Reproduce the closing part of the entries exactly: the line with "Zoomveranstaltung mit Mirle Heinzen." and all lines after it, ending with the last line, and nothing else.

-- DATA FOR ANALYSIS follows --

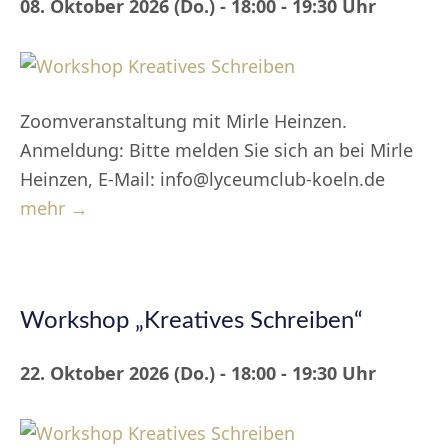
08. Oktober 2026 (Do.) - 18:00 - 19:30 Uhr
Zoomveranstaltung mit Mirle Heinzen.
Anmeldung: Bitte melden Sie sich an bei Mirle
Heinzen, E-Mail: info@lyceumclub-koeln.de
mehr →
Workshop „Kreatives Schreiben“
22. Oktober 2026 (Do.) - 18:00 - 19:30 Uhr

-- DATA FOR ANALYSIS concluded --

= RESULT OF THE TASK =
Zoomveranstaltung mit Mirle Heinzen.
Anmeldung: Bitte melden Sie sich an bei Mirle
Heinzen, E-Mail: info@lyceumclub-koeln.de
mehr →
Workshop „Kreatives Schreiben“
22. Oktober 2026 (Do.) - 18:00 - 19:30 Uhr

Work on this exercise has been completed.